--- Data provided Enclosed Below ---
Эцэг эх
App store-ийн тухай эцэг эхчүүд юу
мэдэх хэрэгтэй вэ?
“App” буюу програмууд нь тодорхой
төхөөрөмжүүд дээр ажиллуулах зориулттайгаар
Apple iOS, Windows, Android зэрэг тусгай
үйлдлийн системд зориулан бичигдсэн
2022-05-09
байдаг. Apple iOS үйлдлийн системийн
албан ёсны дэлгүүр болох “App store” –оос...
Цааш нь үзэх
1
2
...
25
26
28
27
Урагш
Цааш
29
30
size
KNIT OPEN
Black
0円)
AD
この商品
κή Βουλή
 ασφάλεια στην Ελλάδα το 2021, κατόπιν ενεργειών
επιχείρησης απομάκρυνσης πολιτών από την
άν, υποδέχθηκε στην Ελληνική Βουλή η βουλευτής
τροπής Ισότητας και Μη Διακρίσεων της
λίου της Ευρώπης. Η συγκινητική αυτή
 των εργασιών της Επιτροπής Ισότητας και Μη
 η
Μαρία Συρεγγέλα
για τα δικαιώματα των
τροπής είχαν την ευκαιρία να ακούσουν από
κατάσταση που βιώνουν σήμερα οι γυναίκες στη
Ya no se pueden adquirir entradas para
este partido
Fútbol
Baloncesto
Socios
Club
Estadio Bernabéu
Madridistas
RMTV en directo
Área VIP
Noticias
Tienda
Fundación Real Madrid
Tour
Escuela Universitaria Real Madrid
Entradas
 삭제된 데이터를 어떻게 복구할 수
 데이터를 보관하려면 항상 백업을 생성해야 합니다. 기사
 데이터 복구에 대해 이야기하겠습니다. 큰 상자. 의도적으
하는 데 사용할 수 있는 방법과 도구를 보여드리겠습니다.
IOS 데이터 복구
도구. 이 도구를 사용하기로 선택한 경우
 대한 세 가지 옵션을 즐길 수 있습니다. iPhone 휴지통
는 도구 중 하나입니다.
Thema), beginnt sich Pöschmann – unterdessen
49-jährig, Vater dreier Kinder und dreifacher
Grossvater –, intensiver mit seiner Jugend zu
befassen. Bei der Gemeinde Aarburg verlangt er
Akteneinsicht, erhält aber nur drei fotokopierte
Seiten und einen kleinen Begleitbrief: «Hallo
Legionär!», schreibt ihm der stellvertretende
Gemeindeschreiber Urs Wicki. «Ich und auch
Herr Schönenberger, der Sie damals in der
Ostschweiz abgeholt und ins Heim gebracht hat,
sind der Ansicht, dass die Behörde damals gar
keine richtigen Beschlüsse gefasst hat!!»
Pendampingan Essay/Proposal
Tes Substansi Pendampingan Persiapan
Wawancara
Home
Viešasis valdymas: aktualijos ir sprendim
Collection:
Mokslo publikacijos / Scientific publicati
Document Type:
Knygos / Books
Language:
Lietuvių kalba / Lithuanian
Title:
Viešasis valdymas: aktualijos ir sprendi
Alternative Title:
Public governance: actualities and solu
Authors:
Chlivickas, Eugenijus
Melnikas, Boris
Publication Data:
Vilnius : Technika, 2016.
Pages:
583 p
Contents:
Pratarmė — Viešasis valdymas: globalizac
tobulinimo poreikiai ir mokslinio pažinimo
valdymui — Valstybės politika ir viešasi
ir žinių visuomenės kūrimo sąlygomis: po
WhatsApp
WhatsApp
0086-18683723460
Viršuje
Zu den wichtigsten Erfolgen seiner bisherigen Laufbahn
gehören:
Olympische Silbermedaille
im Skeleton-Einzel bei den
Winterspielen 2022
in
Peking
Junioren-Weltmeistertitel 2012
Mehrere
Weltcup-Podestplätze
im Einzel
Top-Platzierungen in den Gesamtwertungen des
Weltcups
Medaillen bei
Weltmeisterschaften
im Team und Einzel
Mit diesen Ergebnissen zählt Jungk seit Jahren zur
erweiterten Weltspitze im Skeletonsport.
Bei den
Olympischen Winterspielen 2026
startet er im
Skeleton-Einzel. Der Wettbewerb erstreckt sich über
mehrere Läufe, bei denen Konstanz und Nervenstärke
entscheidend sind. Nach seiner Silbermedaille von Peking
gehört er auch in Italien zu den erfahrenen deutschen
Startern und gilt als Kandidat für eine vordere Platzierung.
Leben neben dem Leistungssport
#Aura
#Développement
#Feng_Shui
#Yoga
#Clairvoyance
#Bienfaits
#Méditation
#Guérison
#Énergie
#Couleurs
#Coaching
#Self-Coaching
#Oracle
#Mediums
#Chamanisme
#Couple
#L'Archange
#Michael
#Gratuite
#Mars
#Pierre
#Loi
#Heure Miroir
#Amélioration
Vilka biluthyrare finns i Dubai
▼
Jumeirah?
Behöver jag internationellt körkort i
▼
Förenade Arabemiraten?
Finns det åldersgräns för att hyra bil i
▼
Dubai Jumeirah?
--- End of Enclosed Data provided ---
• **To do**
Nothing should be left out. Reproduce all the entries precisely.

• **Response area**
Эцэг эх
App store-ийн тухай эцэг эхчүүд юу
мэдэх хэрэгтэй вэ?
“App” буюу програмууд нь тодорхой
төхөөрөмжүүд дээр ажиллуулах зориулттайгаар
Apple iOS, Windows, Android зэрэг тусгай
үйлдлийн системд зориулан бичигдсэн
2022-05-09
байдаг. Apple iOS үйлдлийн системийн
албан ёсны дэлгүүр болох “App store” –оос...
Цааш нь үзэх
1
2
...
25
26
28
27
Урагш
Цааш
29
30
size
KNIT OPEN
Black
0円)
AD
この商品
κή Βουλή
 ασφάλεια στην Ελλάδα το 2021, κατόπιν ενεργειών
επιχείρησης απομάκρυνσης πολιτών από την
άν, υποδέχθηκε στην Ελληνική Βουλή η βουλευτής
τροπής Ισότητας και Μη Διακρίσεων της
λίου της Ευρώπης. Η συγκινητική αυτή
 των εργασιών της Επιτροπής Ισότητας και Μη
 η
Μαρία Συρεγγέλα
για τα δικαιώματα των
τροπής είχαν την ευκαιρία να ακούσουν από
κατάσταση που βιώνουν σήμερα οι γυναίκες στη
Ya no se pueden adquirir entradas para
este partido
Fútbol
Baloncesto
Socios
Club
Estadio Bernabéu
Madridistas
RMTV en directo
Área VIP
Noticias
Tienda
Fundación Real Madrid
Tour
Escuela Universitaria Real Madrid
Entradas
 삭제된 데이터를 어떻게 복구할 수
 데이터를 보관하려면 항상 백업을 생성해야 합니다. 기사
 데이터 복구에 대해 이야기하겠습니다. 큰 상자. 의도적으
하는 데 사용할 수 있는 방법과 도구를 보여드리겠습니다.
IOS 데이터 복구
도구. 이 도구를 사용하기로 선택한 경우
 대한 세 가지 옵션을 즐길 수 있습니다. iPhone 휴지통
는 도구 중 하나입니다.
Thema), beginnt sich Pöschmann – unterdessen
49-jährig, Vater dreier Kinder und dreifacher
Grossvater –, intensiver mit seiner Jugend zu
befassen. Bei der Gemeinde Aarburg verlangt er
Akteneinsicht, erhält aber nur drei fotokopierte
Seiten und einen kleinen Begleitbrief: «Hallo
Legionär!», schreibt ihm der stellvertretende
Gemeindeschreiber Urs Wicki. «Ich und auch
Herr Schönenberger, der Sie damals in der
Ostschweiz abgeholt und ins Heim gebracht hat,
sind der Ansicht, dass die Behörde damals gar
keine richtigen Beschlüsse gefasst hat!!»
Pendampingan Essay/Proposal
Tes Substansi Pendampingan Persiapan
Wawancara
Home
Viešasis valdymas: aktualijos ir sprendim
Collection:
Mokslo publikacijos / Scientific publicati
Document Type:
Knygos / Books
Language:
Lietuvių kalba / Lithuanian
Title:
Viešasis valdymas: aktualijos ir sprendi
Alternative Title:
Public governance: actualities and solu
Authors:
Chlivickas, Eugenijus
Melnikas, Boris
Publication Data:
Vilnius : Technika, 2016.
Pages:
583 p
Contents:
Pratarmė — Viešasis valdymas: globalizac
tobulinimo poreikiai ir mokslinio pažinimo
valdymui — Valstybės politika ir viešasi
ir žinių visuomenės kūrimo sąlygomis: po
WhatsApp
WhatsApp
0086-18683723460
Viršuje
Zu den wichtigsten Erfolgen seiner bisherigen Laufbahn
gehören:
Olympische Silbermedaille
im Skeleton-Einzel bei den
Winterspielen 2022
in
Peking
Junioren-Weltmeistertitel 2012
Mehrere
Weltcup-Podestplätze
im Einzel
Top-Platzierungen in den Gesamtwertungen des
Weltcups
Medaillen bei
Weltmeisterschaften
im Team und Einzel
Mit diesen Ergebnissen zählt Jungk seit Jahren zur
erweiterten Weltspitze im Skeletonsport.
Bei den
Olympischen Winterspielen 2026
startet er im
Skeleton-Einzel. Der Wettbewerb erstreckt sich über
mehrere Läufe, bei denen Konstanz und Nervenstärke
entscheidend sind. Nach seiner Silbermedaille von Peking
gehört er auch in Italien zu den erfahrenen deutschen
Startern und gilt als Kandidat für eine vordere Platzierung.
Leben neben dem Leistungssport
#Aura
#Développement
#Feng_Shui
#Yoga
#Clairvoyance
#Bienfaits
#Méditation
#Guérison
#Énergie
#Couleurs
#Coaching
#Self-Coaching
#Oracle
#Mediums
#Chamanisme
#Couple
#L'Archange
#Michael
#Gratuite
#Mars
#Pierre
#Loi
#Heure Miroir
#Amélioration
Vilka biluthyrare finns i Dubai
▼
Jumeirah?
Behöver jag internationellt körkort i
▼
Förenade Arabemiraten?
Finns det åldersgräns för att hyra bil i
▼
Dubai Jumeirah?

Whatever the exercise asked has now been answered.